代理の担任教師が教室の扉を豪快に開けながら伝える。


これまでこんな事は一度も無かったことからも緊急性が伝わり、クラスの全員が言われた通り動く。


(随分騒がしいな、、、学校全体が良くない雰囲気だ。

余程の事か?探知掛けてみるか……)


説明が始まる前に万一を心配し探知魔法を掛けるが、これから言われることが直ぐに分かった。


「いいか、時間がないからなるべく一度で覚えてくれ。

この王都を囲むように大量の魔物が現れ侵攻して来ている」


王都とは名から分かる通り国の最重要都市だ。

街の大きさも国内最大、かなりの広さを誇っている。


その王都を囲む量の魔物が発生するなど本来あり得るはずがない。

だから生徒が混乱するのも無理はないどころか正常な反応だ。


「ミナト」


まだクラスがざわついている中、小声で呼びかける。


続きの言葉は分かっていたので言わないし聞かない。


「本当だ、大体の数すら分からないが全方位に居る。相当マズいぞ」


流石に距離が遠すぎる事から詳しくは分からないが話が本当である事は自力で知る事が出来た。

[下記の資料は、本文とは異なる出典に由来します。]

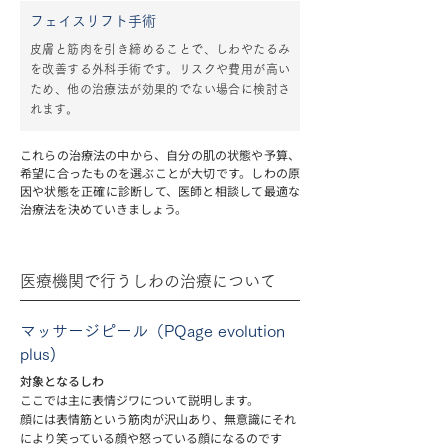
フェイスリフト手術
皮膚と筋肉を引き締めることで、しわやたるみ
を改善する外科手術です。リスクや費用が高い
ため、他の治療法が効果的でない場合に検討さ
れます。
これらの治療法の中から、自分の肌の状態や予算、
希望に合ったものを選ぶことが大切です。しわの原
因や状態を正確に診断して、医師と相談して最適な
治療法を決めていきましょう。
医療機関で行うしわの治療について
マッサージピール（PQage evolution
plus)
対象となるしわ
ここでは主に表情ジワについて説明します。
顔には表情筋という筋肉が沢山あり、無意識にそれ
により笑っている顔や怒っている顔になるのです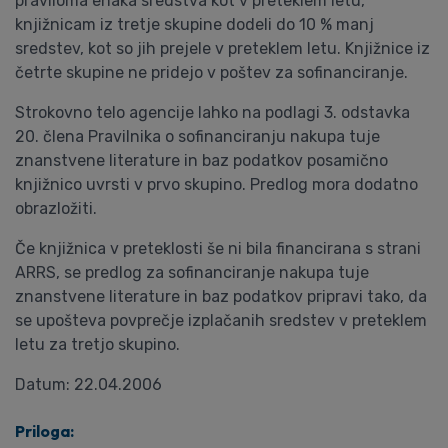
praviloma enaka sredstva kot v preteklem letu,
knjižnicam iz tretje skupine dodeli do 10 % manj
sredstev, kot so jih prejele v preteklem letu. Knjižnice iz
četrte skupine ne pridejo v poštev za sofinanciranje.
Strokovno telo agencije lahko na podlagi 3. odstavka
20. člena Pravilnika o sofinanciranju nakupa tuje
znanstvene literature in baz podatkov posamično
knjižnico uvrsti v prvo skupino. Predlog mora dodatno
obrazložiti.
Če knjižnica v preteklosti še ni bila financirana s strani
ARRS, se predlog za sofinanciranje nakupa tuje
znanstvene literature in baz podatkov pripravi tako, da
se upošteva povprečje izplačanih sredstev v preteklem
letu za tretjo skupino.
Datum: 22.04.2006
Priloga: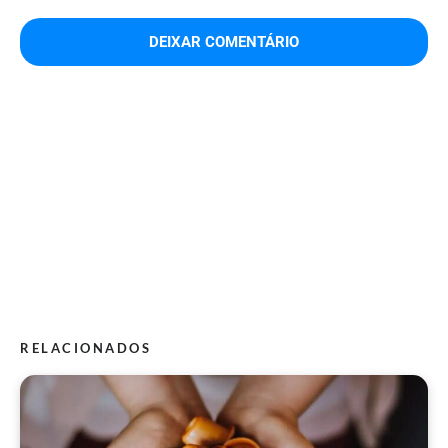
RELACIONADOS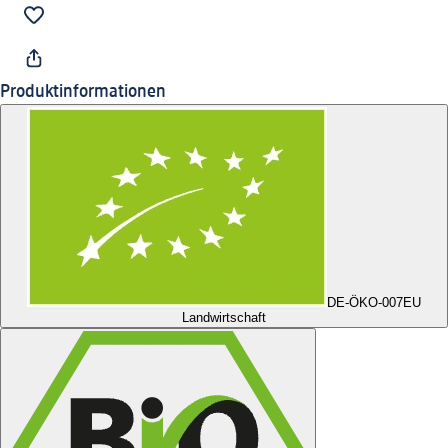
Produktinformationen
DE-ÖKO-007
EU
Landwirtschaft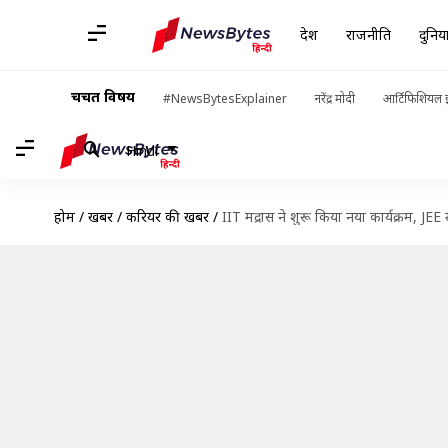
देश
राजनीति
दुनिय
चर्चित विषय
#NewsBytesExplainer
नरेंद्र मोदी
आर्टिफिशियल इ
Hindi
होम
/
खबरें
/
करियर की खबरें
/
IIT मद्रास ने शुरू किया नया कार्यक्रम, JEE 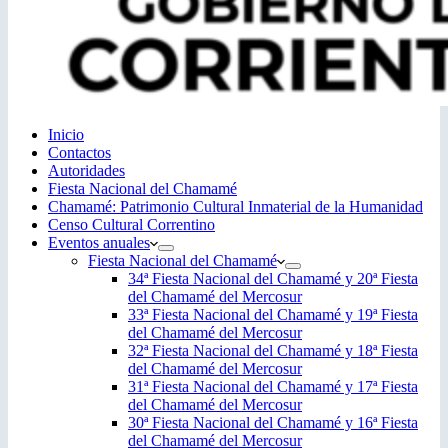
Inicio
Contactos
Autoridades
Fiesta Nacional del Chamamé
Chamamé: Patrimonio Cultural Inmaterial de la Humanidad
Censo Cultural Correntino
Eventos anuales
Fiesta Nacional del Chamamé
34ª Fiesta Nacional del Chamamé y 20ª Fiesta
del Chamamé del Mercosur
33ª Fiesta Nacional del Chamamé y 19ª Fiesta
del Chamamé del Mercosur
32ª Fiesta Nacional del Chamamé y 18ª Fiesta
del Chamamé del Mercosur
31ª Fiesta Nacional del Chamamé y 17ª Fiesta
del Chamamé del Mercosur
30ª Fiesta Nacional del Chamamé y 16ª Fiesta
del Chamamé del Mercosur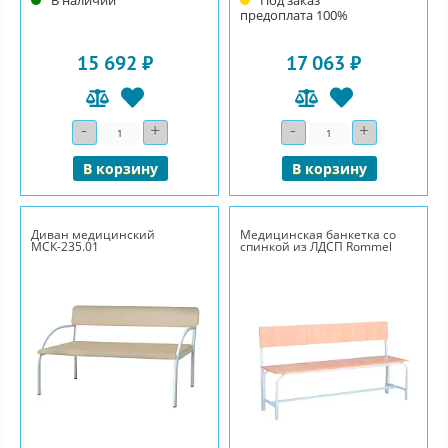
В наличии
Под заказ
предоплата 100%
15 692 ₽
17 063 ₽
-
+
-
+
Количество
Количество
В корзину
В корзину
Диван медицинский
Медицинская банкетка со
МСК-235.01
спинкой из ЛДСП Rommel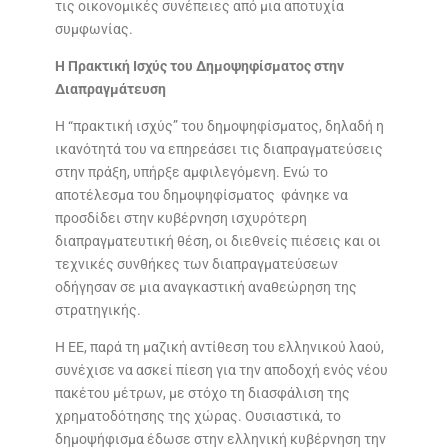
τις οικονομικές συνέπειες από μια αποτυχία
συμφωνίας.
Η Πρακτική Ισχύς του Δημοψηφίσματος στην
Διαπραγμάτευση
Η “πρακτική ισχύς” του δημοψηφίσματος, δηλαδή η
ικανότητά του να επηρεάσει τις διαπραγματεύσεις
στην πράξη, υπήρξε αμφιλεγόμενη. Ενώ το
αποτέλεσμα του δημοψηφίσματος φάνηκε να
προσδίδει στην κυβέρνηση ισχυρότερη
διαπραγματευτική θέση, οι διεθνείς πιέσεις και οι
τεχνικές συνθήκες των διαπραγματεύσεων
οδήγησαν σε μια αναγκαστική αναθεώρηση της
στρατηγικής.
Η ΕΕ, παρά τη μαζική αντίθεση του ελληνικού λαού,
συνέχισε να ασκεί πίεση για την αποδοχή ενός νέου
πακέτου μέτρων, με στόχο τη διασφάλιση της
χρηματοδότησης της χώρας. Ουσιαστικά, το
δημοψήφισμα έδωσε στην ελληνική κυβέρνηση την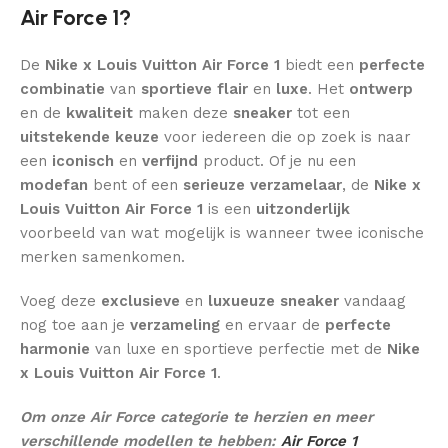
Air Force 1?
De
Nike x Louis Vuitton Air Force 1
biedt een
perfecte
combinatie
van
sportieve flair
en
luxe
. Het
ontwerp
en de
kwaliteit
maken deze
sneaker
tot een
uitstekende keuze
voor iedereen die op zoek is naar
een
iconisch
en
verfijnd
product. Of je nu een
modefan
bent of een
serieuze verzamelaar
, de
Nike x
Louis Vuitton Air Force 1
is een
uitzonderlijk
voorbeeld van wat mogelijk is wanneer twee iconische
merken samenkomen.
Voeg deze
exclusieve
en
luxueuze
sneaker
vandaag
nog toe aan je
verzameling
en ervaar de
perfecte
harmonie
van luxe en sportieve perfectie met de
Nike
x Louis Vuitton Air Force 1
.
Om onze Air Force categorie te herzien en meer
verschillende modellen te hebben:
Air Force 1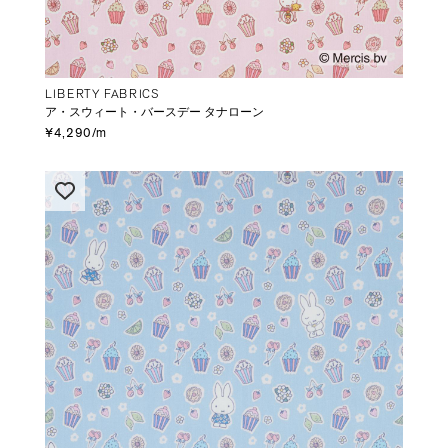
LIBERTY FABRICS
ア・スウィート・バースデー タナローン
¥4,290/m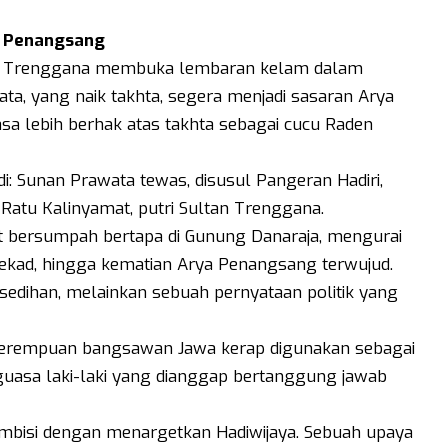
k Penangsang
tan Trenggana membuka lembaran kelam dalam
ta, yang naik takhta, segera menjadi sasaran Arya
sa lebih berhak atas takhta sebagai cucu Raden
 Sunan Prawata tewas, disusul Pangeran Hadiri,
Ratu Kalinyamat, putri Sultan Trenggana.
at bersumpah bertapa di Gunung Danaraja, mengurai
ekad, hingga kematian Arya Penangsang terwujud.
sedihan, melainkan sebuah pernyataan politik yang
 perempuan bangsawan Jawa kerap digunakan sebagai
uasa laki-laki yang dianggap bertanggung jawab
bisi dengan menargetkan Hadiwijaya. Sebuah upaya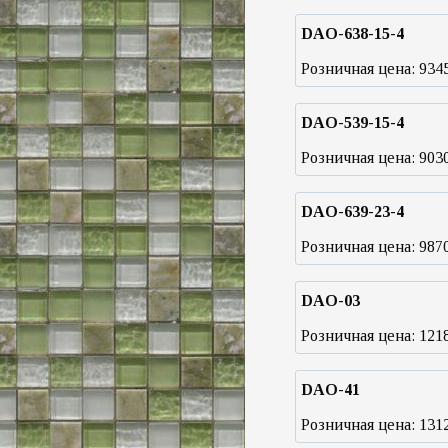
DAO-638-15-4
Розничная цена:
934
DAO-539-15-4
Розничная цена:
903
DAO-639-23-4
Розничная цена:
987
DAO-03
Розничная цена:
121
DAO-41
Розничная цена:
131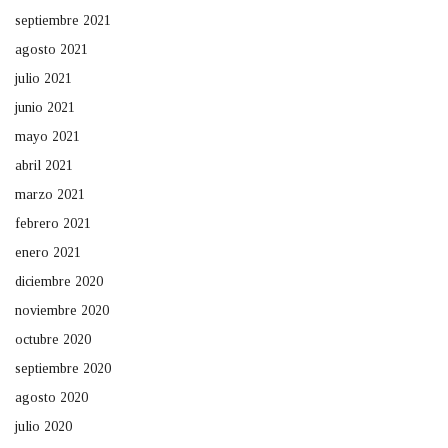
septiembre 2021
agosto 2021
julio 2021
junio 2021
mayo 2021
abril 2021
marzo 2021
febrero 2021
enero 2021
diciembre 2020
noviembre 2020
octubre 2020
septiembre 2020
agosto 2020
julio 2020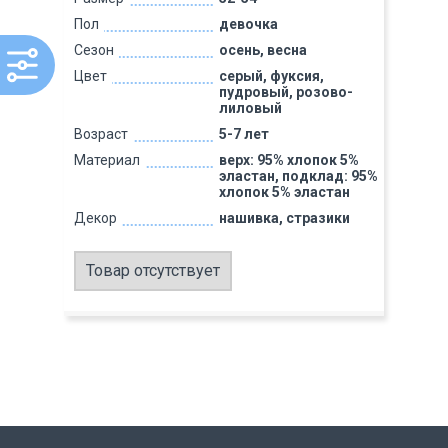
Пол
девочка
Сезон
осень, весна
Цвет
серый, фуксия,
пудровый, розово-
лиловый
Возраст
5-7 лет
Материал
верх: 95% хлопок 5%
эластан, подклад: 95%
хлопок 5% эластан
Декор
нашивка, стразики
Товар отсутствует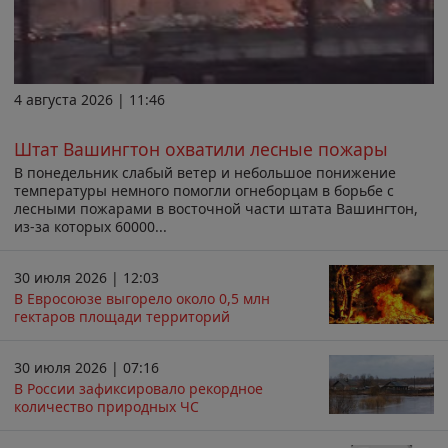
4 августа 2026 | 11:46
Штат Вашингтон охватили лесные пожары
В понедельник слабый ветер и небольшое понижение
температуры немного помогли огнеборцам в борьбе с
лесными пожарами в восточной части штата Вашингтон,
из-за которых 60000...
30 июля 2026 | 12:03
В Евросоюзе выгорело около 0,5 млн
гектаров площади территорий
30 июля 2026 | 07:16
В России зафиксировало рекордное
количество природных ЧС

(王都を囲む魔物の大群だと?自然の現象じゃねぇ、少なくとも俺は知らない。

魔物がここまでの群れを成すのは大抵……魔族が率いている時だ)


これまでのミナトの戦いにも、町や村を攻め落とす為に大量の魔物を引き連れてやって来る魔族は多く存在した。

中には町総出の決戦でも一晩中戦い続ける程の大激戦もあったがここまでのものは記憶にない。

完全に異質なもの。


この第四魔法学園を襲う悲劇が、またやって来たのだ。

リアルが忙しかったのと、一話で二回も名前を考えようとしたのが一週間の間の言い訳です。

一週間掛けても名前が思いつかなかったので明かさずに終わったんですけどね……。

ちゃんとこの王都攻防戦の中で「あの人」とやらの名前出すので少しの間待っていてください。